MAP1S controls microtubule stability throughout the cell cycle in human cells.

Author information

1
Zentrum für Molekulare Biologie der Universität Heidelberg (ZMBH), DKFZ-ZMBH Alliance, Im Neuenheimer Feld 282, 69120 Heidelberg, Germany.
2
European Molecular Biology Laboratory (EMBL), Advanced Light Microscopy Facility Programme, Meyerhostr.1, 69117 Heidelberg, Germany.
3
European Molecular Biology Laboratory (EMBL), Cell Biology and Biophysics Programme, Meyerhostr.1, 69117 Heidelberg, Germany.
4
Zentrum für Molekulare Biologie der Universität Heidelberg (ZMBH), DKFZ-ZMBH Alliance, Im Neuenheimer Feld 282, 69120 Heidelberg, Germany o.gruss@zmbh.uni-heidelberg.de.

Abstract

Understanding the molecular basis for proper cell division requires a detailed functional analysis of microtubule (MT)-associated proteins. MT-associated protein 1S (MAP1S), the most ubiquitously expressed MAP1 family member, is required for accurate cell division.
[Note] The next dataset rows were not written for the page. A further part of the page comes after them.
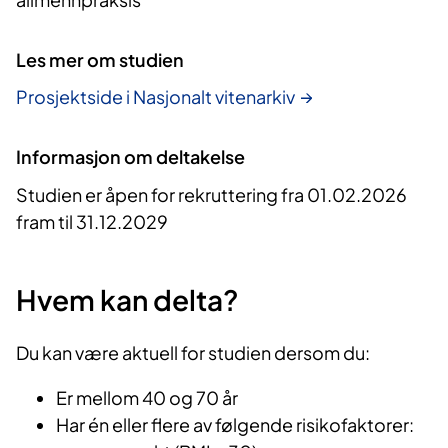
Les mer om studien
Prosjektside i Nasjonalt vitenarkiv
Informasjon om deltakelse
Studien er åpen for rekruttering fra 01.02.2026
fram til 31.12.2029
Hvem kan delta?
Du kan være aktuell for studien dersom du:
Er mellom 40 og 70 år
Har én eller flere av følgende risikofaktorer:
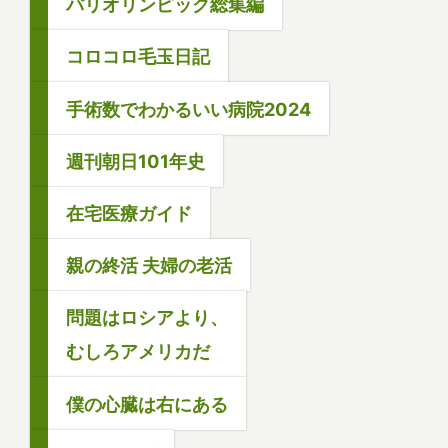
パリオリンピック総集編
コロコロ毛玉日記
手術数でわかるいい病院2024
週刊朝日101年史
在宅医療ガイド
親の終活 夫婦の老活
問題はロシアより、
むしろアメリカだ
僕の心臓は右にある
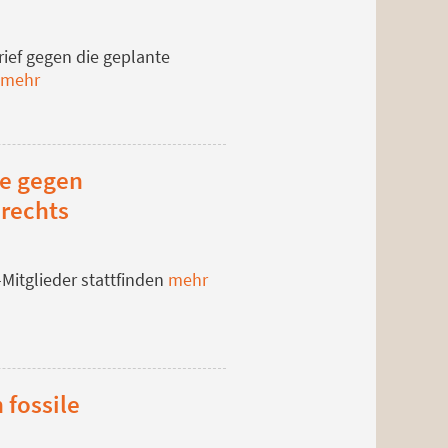
ief gegen die geplante
s
mehr
ge gegen
rechts
Mitglieder stattfinden
mehr
 fossile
Here, using quantitative analysis of MT plus-end tracking, we show that MAP1S knockdown alters MT dynamics throughout the cell cycle. Surprisingly, MAP1S downregulation results in faster growing, yet short-lived, MTs in all cell cycle stages and in a global loss of MT acetylation. These aberrations correlate with severe defects in the final stages of cell division. In monopolar cytokinesis assays, we demonstrate that MAP1S guides MT-dependent initiation of cytokinesis. Our data underline the key role of MAP1S as a global regulator of MT stability and demonstrate a new primary function of MAP1S to regulate MT dynamics at the onset of cytokinesis.

KEYWORDS:

Cytokinesis; MAP1S; Microtubule; Microtubule dynamics; Microtubule-associated protein

PMID:
25300793
DOI:
10.1242/jcs.136457
[Indexed for MEDLINE]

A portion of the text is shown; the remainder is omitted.